There’s a single setting to turn off all the AI integrations if you don’t want them. I like Zed even without them because its very fast and lightweight, but still tend to prefer Kate for the same reason.

Its been a big focus of Zed’s development though. Hooking things up to VSCode and other IDEs can be a pain in the ass with tons of extensions, but Zed has built-in functionality for ollama, LM Studio, etc for local models. You can also connect them to APIs for ChatGPT, Claude, etc if you pay for pro accounts of those.

sudoer777@lemmy.ml · 2 months ago

A computer capable of running DeepSeek-V3.2 at full precision would cost well over $50k (iirc).

I saw a Hacker News article of someone running Deepseek R1 for $6k, although still too expensive IMO

GLM 4.6

I need to try this.

Minimax-M2

Kimi K2 Thinking also just came out

piccolo [any]@hexbear.net · 2 months ago

Honestly I have not been super impressed with Kimi K2. Maybe the thinking model is better, but in my experience GLM has been much better. I’ll still give it a shot though.

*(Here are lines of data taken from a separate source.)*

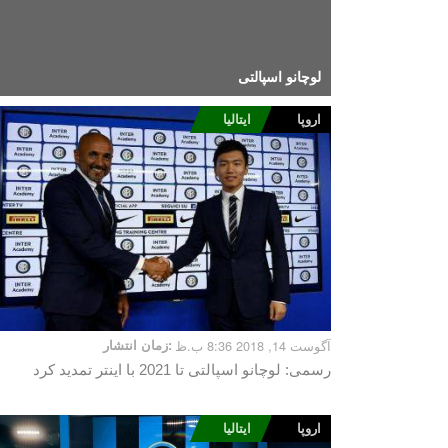
لوچانو اسپالتی
اروپا
ایتالیا
آگوست 14, 2018 8:36 ب.ظ
زمان انتشار:
رسمی: لوچانو اسپالتی تا 2021 با اینتر تمدید کرد
اروپا
ایتالیا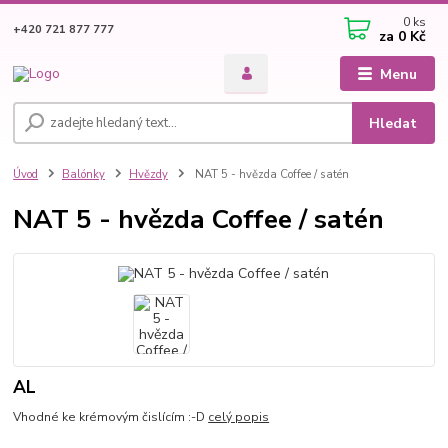
0
ks
+420 721 877 777
za
0 Kč
Menu
Hledat
Úvod
Balónky
Hvězdy
NAT 5 - hvězda Coffee / satén
NAT 5 - hvězda Coffee / satén
AL
Vhodné ke krémovým čislícím :-D
celý popis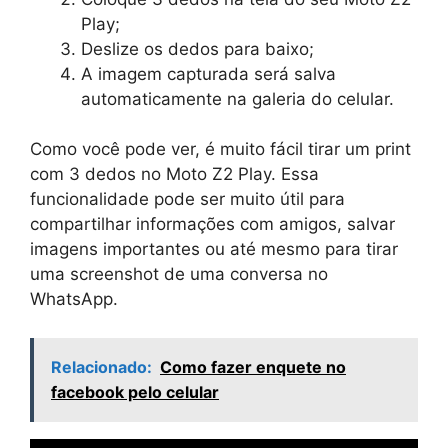
Play;
Deslize os dedos para baixo;
A imagem capturada será salva
automaticamente na galeria do celular.
Como você pode ver, é muito fácil tirar um print
com 3 dedos no Moto Z2 Play. Essa
funcionalidade pode ser muito útil para
compartilhar informações com amigos, salvar
imagens importantes ou até mesmo para tirar
uma screenshot de uma conversa no
WhatsApp.
Relacionado:
Como fazer enquete no
facebook pelo celular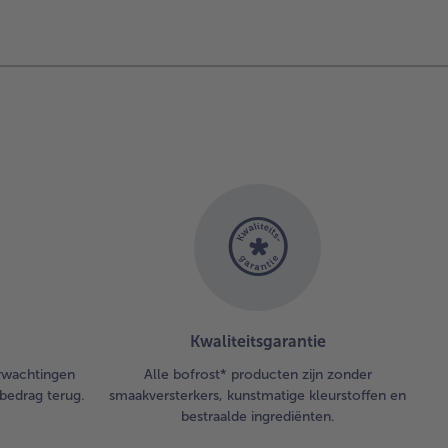
Kwaliteitsgarantie
erwachtingen
Alle bofrost* producten zijn zonder
bedrag terug.
smaakversterkers, kunstmatige kleurstoffen en
bestraalde ingrediënten.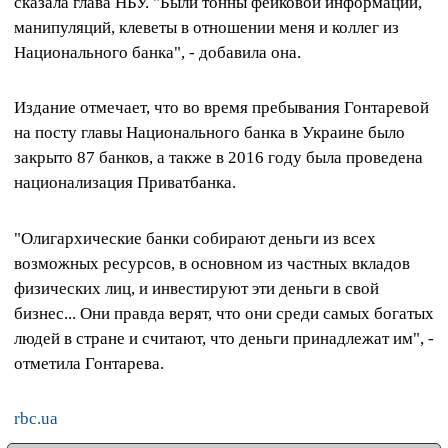
сказала глава НБУ. "Были тонны фейковой информации,
манипуляций, клеветы в отношении меня и коллег из
Национального банка", - добавила она.
Издание отмечает, что во время пребывания Гонтаревой
на посту главы Национального банка в Украине было
закрыто 87 банков, а также в 2016 году была проведена
национализация Приватбанка.
"Олигархические банки собирают деньги из всех
возможных ресурсов, в основном из частных вкладов
физических лиц, и инвестируют эти деньги в свой
бизнес... Они правда верят, что они среди самых богатых
людей в стране и считают, что деньги принадлежат им", -
отметила Гонтарева.
rbc.ua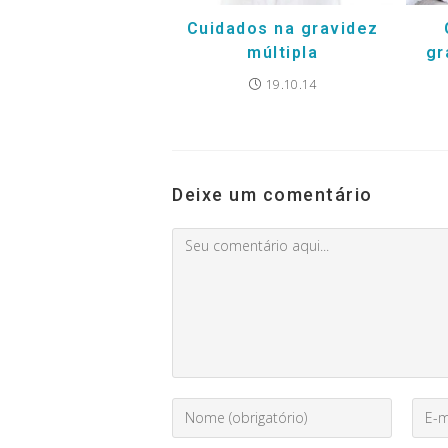
Cuidados na gravidez
múltipla
gr
19.10.14
Deixe um comentário
Comment
Digite
Enter
seu
your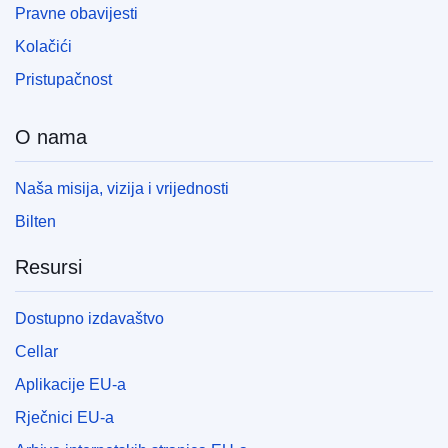
Pravne obavijesti
Kolačići
Pristupačnost
O nama
Naša misija, vizija i vrijednosti
Bilten
Resursi
Dostupno izdavaštvo
Cellar
Aplikacije EU-a
Rječnici EU-a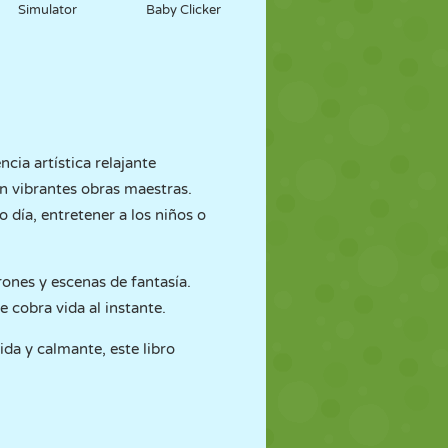
Simulator
Baby Clicker
encia artística relajante
en vibrantes obras maestras.
o día, entretener a los niños o
rones y escenas de fantasía.
 cobra vida al instante.
ida y calmante, este libro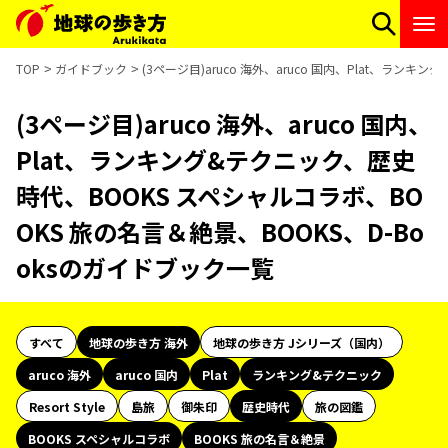
TOP
ガイドブック
(3ページ目)aruco 海外、aruco 国内、Plat、ラン
(3ページ目)aruco 海外、aruco 国内、
Plat、ランキング&テクニック、歴史
時代、BOOKS スペシャルコラボ、BO
OKS 旅の名言＆絶景、BOOKS、D-Bo
oksのガイドブック一覧
すべて
地球の歩き方 海外
地球の歩き方 Jシリーズ（国内）
aruco 海外
aruco 国内
Plat
ランキング&テクニック
Resort Style
島旅
御朱印
歴史時代
旅の図鑑
BOOKS スペシャルコラボ
BOOKS 旅の名言＆絶景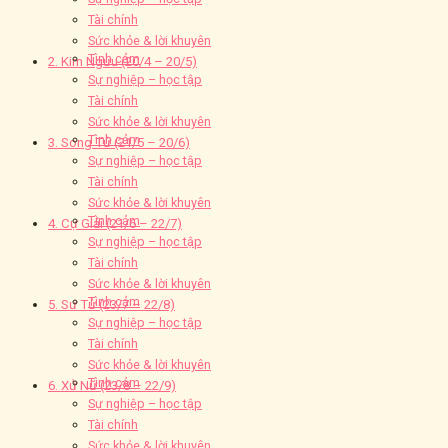
Tài chính
Sức khỏe & lời khuyên
Tình cảm
2. Kim Ngưu (20/4 – 20/5)
Sự nghiệp – học tập
Tài chính
Sức khỏe & lời khuyên
Tình cảm
3. Song Tử (21/5 – 20/6)
Sự nghiệp – học tập
Tài chính
Sức khỏe & lời khuyên
Tình cảm
4. Cự Giải (21/6 – 22/7)
Sự nghiệp – học tập
Tài chính
Sức khỏe & lời khuyên
Tình cảm
5. Sư Tử (23/7 – 22/8)
Sự nghiệp – học tập
Tài chính
Sức khỏe & lời khuyên
Tình cảm
6. Xử Nữ (23/8 – 22/9)
Sự nghiệp – học tập
Tài chính
Sức khỏe & lời khuyên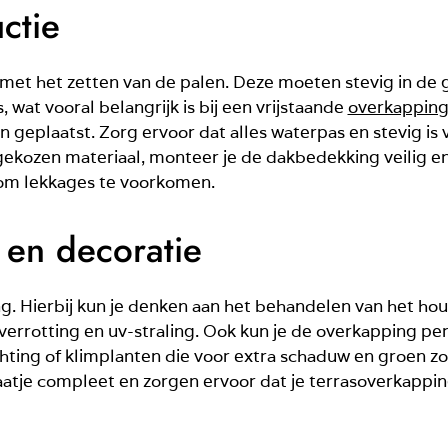
ctie
met het zetten van de palen. Deze moeten stevig in de
, wat vooral belangrijk is bij een vrijstaande
overkappin
geplaatst. Zorg ervoor dat alles waterpas en stevig is v
 gekozen materiaal, monteer je de dakbedekking veilig e
om lekkages te voorkomen.
 en decoratie
g. Hierbij kun je denken aan het behandelen van het ho
errotting en uv-straling. Ook kun je de overkapping pe
hting of klimplanten die voor extra schaduw en groen 
atje compleet en zorgen ervoor dat je terrasoverkappin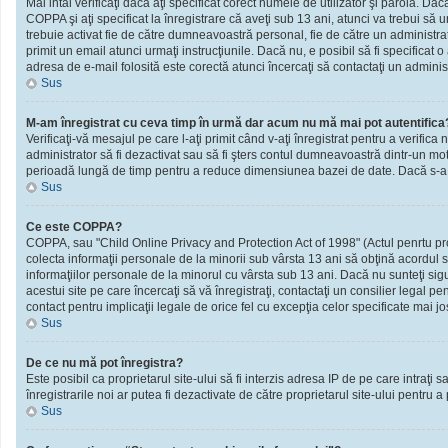
Mai intâi verificaţi dacă aţi specificat corect numele de utilizator şi parola. D
COPPA şi aţi specificat la înregistrare că aveţi sub 13 ani, atunci va trebui să urm
trebuie activat fie de către dumneavoastră personal, fie de către un administrato
primit un email atunci urmaţi instrucţiunile. Dacă nu, e posibil să fi specificat
adresa de e-mail folosită este corectă atunci încercaţi să contactaţi un administ
Sus
M-am înregistrat cu ceva timp în urmă dar acum nu mă mai pot autentifica
Verificaţi-vă mesajul pe care l-aţi primit când v-aţi înregistrat pentru a verifica 
administrator să fi dezactivat sau să fi şters contul dumneavoastră dintr-un mot
perioadă lungă de timp pentru a reduce dimensiunea bazei de date. Dacă s-a întâm
Sus
Ce este COPPA?
COPPA, sau "Child Online Privacy and Protection Act of 1998" (Actul penrtu prote
colecta informaţii personale de la minorii sub vârsta 13 ani să obţină acordul sc
informaţiilor personale de la minorul cu vârsta sub 13 ani. Dacă nu sunteţi sig
acestui site pe care încercaţi să vă înregistraţi, contactaţi un consilier legal p
contact pentru implicaţii legale de orice fel cu excepţia celor specificate mai jo
Sus
De ce nu mă pot înregistra?
Este posibil ca proprietarul site-ului să fi interzis adresa IP de pe care intraţi
înregistrarile noi ar putea fi dezactivate de către proprietarul site-ului pentru a
Sus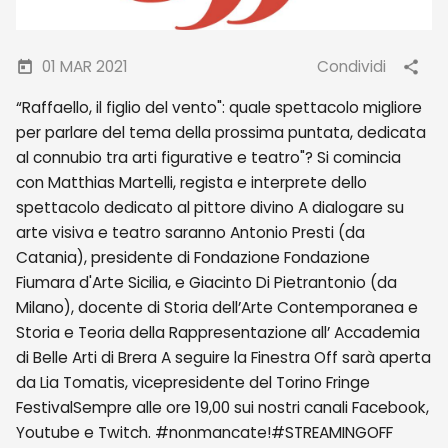
01 MAR 2021
Condividi
“Raffaello, il figlio del vento": quale spettacolo migliore
per parlare del tema della prossima puntata, dedicata
al connubio tra arti figurative e teatro"? Si comincia
con Matthias Martelli, regista e interprete dello
spettacolo dedicato al pittore divino A dialogare su
arte visiva e teatro saranno Antonio Presti (da
Catania), presidente di Fondazione Fondazione
Fiumara d'Arte Sicilia, e Giacinto Di Pietrantonio (da
Milano), docente di Storia dell’Arte Contemporanea e
Storia e Teoria della Rappresentazione all’ Accademia
di Belle Arti di Brera A seguire la Finestra Off sarà aperta
da Lia Tomatis, vicepresidente del Torino Fringe
FestivalSempre alle ore 19,00 sui nostri canali Facebook,
Youtube e Twitch. #nonmancate!#STREAMINGOFF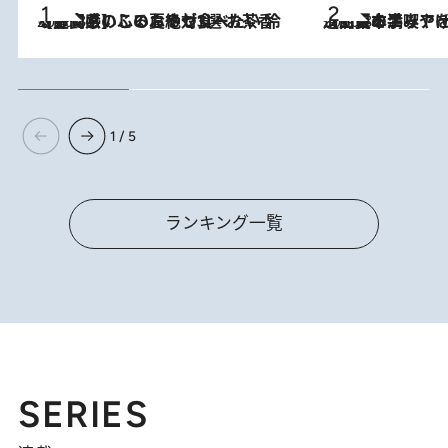
2026.8.5
【静岡県】この夏絶対食べたい 冷やしておいしいおやつ3選 お茶香る生食感のふるふるゼリー
2026.8.5
【西日本エリアを総まとめ】 47都道府県の手みやげ ひんやりスイーツで夏を満喫
1 / 5
ランキング一覧
SERIES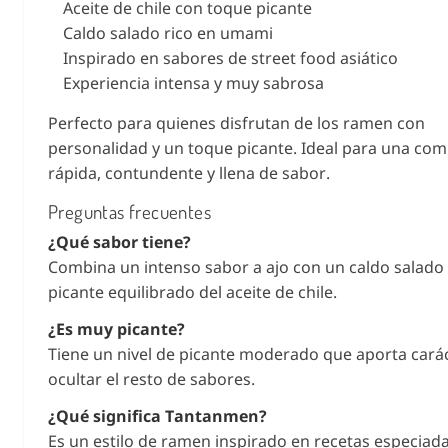
Aceite de chile con toque picante
Caldo salado rico en umami
Inspirado en sabores de street food asiático
Experiencia intensa y muy sabrosa
Perfecto para quienes disfrutan de los ramen con
personalidad y un toque picante. Ideal para una com
rápida, contundente y llena de sabor.
Preguntas frecuentes
¿Qué sabor tiene?
Combina un intenso sabor a ajo con un caldo salado 
picante equilibrado del aceite de chile.
¿Es muy picante?
Tiene un nivel de picante moderado que aporta carác
ocultar el resto de sabores.
¿Qué significa Tantanmen?
Es un estilo de ramen inspirado en recetas especiad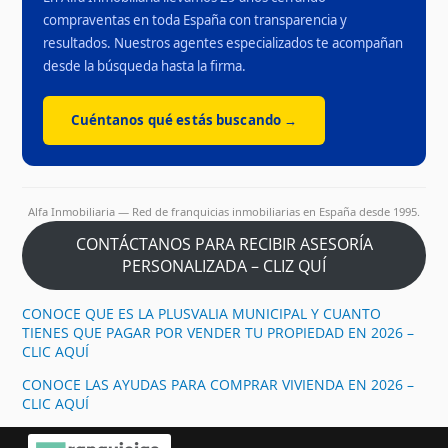
compraventas en toda España con transparencia y
resultados. Nuestros agentes especializados te acompañan
desde la búsqueda hasta la firma.
Cuéntanos qué estás buscando →
Alfa Inmobiliaria — Red de franquicias inmobiliarias en España desde 1995.
CONTÁCTANOS PARA RECIBIR ASESORÍA
PERSONALIZADA – CLIZ QUÍ
CONOCE QUE ES LA PLUSVALIA MUNICIPAL Y CUANTO
TIENES QUE PAGAR POR VENDER TU PROPIEDAD EN 2026 –
CLIC AQUÍ
CONOCE LAS AYUDAS PARA COMPRAR VIVIENDA EN 2026 –
CLIC AQUÍ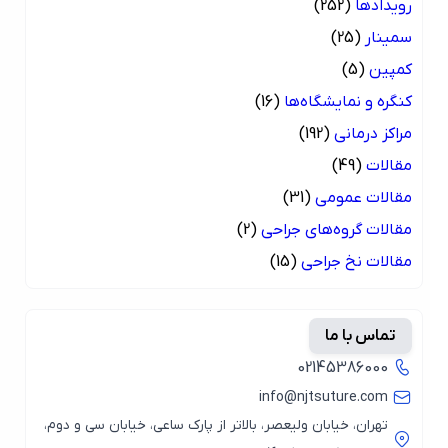
رویدادها
(252)
سمینار
(25)
کمپین
(5)
کنگره و نمایشگاه‌ها
(16)
مراکز درمانی
(192)
مقالات
(49)
مقالات عمومی
(31)
مقالات گروه‌های جراحی
(2)
مقالات نخ جراحی
(15)
تماس با ما
02145386000
info@njtsuture.com
تهران، خیابان ولیعصر، بالاتر از پارک ساعی، خیابان سی و دوم،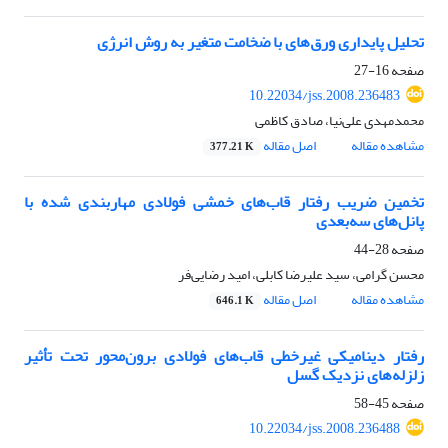
تحلیل پایداری ورق‌های با ضخامت متغیر به روش انرژی
صفحه
16-27
10.22034/jss.2008.236483
محمدمهدی علی‌نیا، صادق کاظمی
مشاهده مقاله
اصل مقاله
377.21 K
تخمین ضریب رفتار قاب‌های خمشی فولادی مهاربندی شده با
پانل‌های سه‌بعدی
صفحه
28-44
محسن گرامی، سید علیرضا کابلی، امید رضایی‌فر
مشاهده مقاله
اصل مقاله
646.1 K
رفتار دینامیکی غیرخطی قاب‌های فولادی برون‌محور تحت تأثیر
زلزله‌های نزدیک گسل
صفحه
45-58
10.22034/jss.2008.236488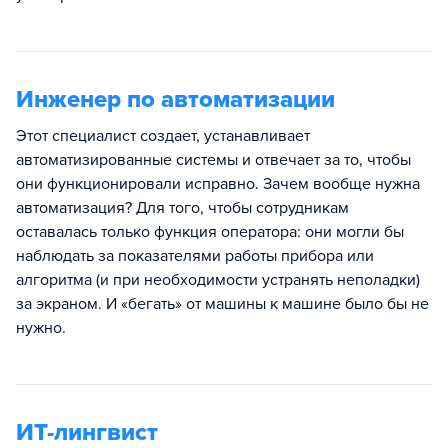
Инженер по автоматизации
Этот специалист создает, устанавливает
автоматизированные системы и отвечает за то, чтобы
они функционировали исправно. Зачем вообще нужна
автоматизация? Для того, чтобы сотрудникам
оставалась только функция оператора: они могли бы
наблюдать за показателями работы прибора или
алгоритма (и при необходимости устранять неполадки)
за экраном. И «бегать» от машины к машине было бы не
нужно.
ИТ-лингвист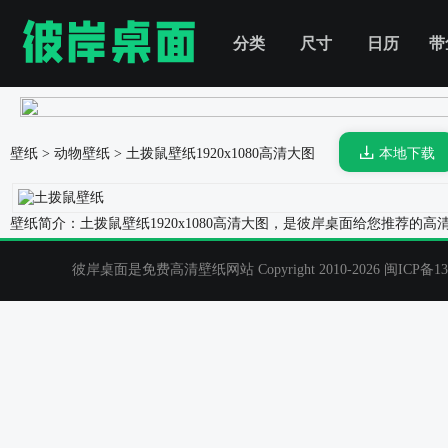
分类
尺寸
日历
带
壁纸
>
动物壁纸
>
土拨鼠壁纸
1920x1080高清大图
本地下载
壁纸简介：土拨鼠壁纸1920x1080高清大图，是彼岸桌面给您推荐
彼岸桌面是免费高清壁纸网站 Copyright 2010-2026
闽ICP备13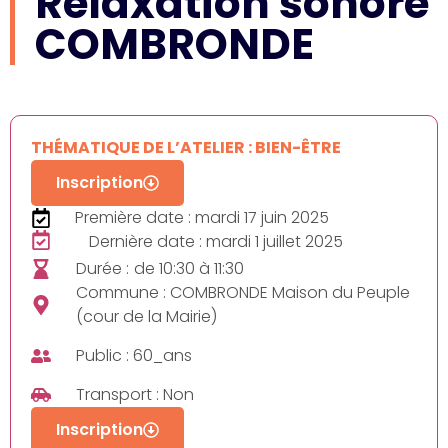
Relaxation sonore
COMBRONDE
THÉMATIQUE DE L’ATELIER : BIEN-ÊTRE
Inscription
Première date : mardi 17 juin 2025
Dernière date : mardi 1 juillet 2025
Durée :
de 10:30 à 11:30
Commune : COMBRONDE Maison du Peuple
(cour de la Mairie)
Public : 60_ans
Transport : Non
Inscription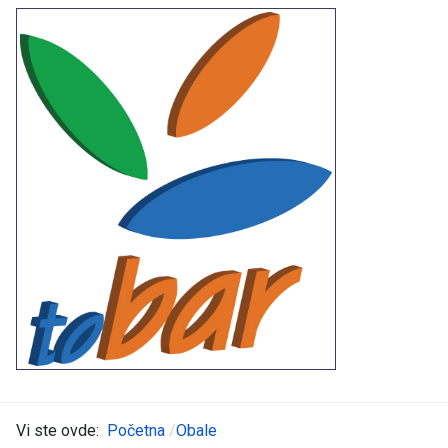
Vi ste ovde:
Početna
Obale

I saw a Hacker News article of someone running Deepseek R1 for $6k, although still too expensive IMO

Do you remember what their setup was? My guess would be CPU inference with a metric fuckton of RAM if they were running it at the full quantization, which could work but would be pretty slow. But for $6k it’d be impossible to buy enough VRAM to run it at full quant on GPUs.

sudoer777@lemmy.ml · 2 months ago

This was the article: https://news.ycombinator.com/item?id=42861628

They bought 768 GB of RAM and 2 AMD EPYC CPUs, for 6-8 tokens per second

aanes_appreciator [he/him, comrade/them]@hexbear.net · 1 month ago

Zed seems interesting! Ill check it out.

I’m a Flutter developer so I do enjoy a lot of the tooling you get inside VSCode, but that’s not something I need, just helps me stay productive sans-AI.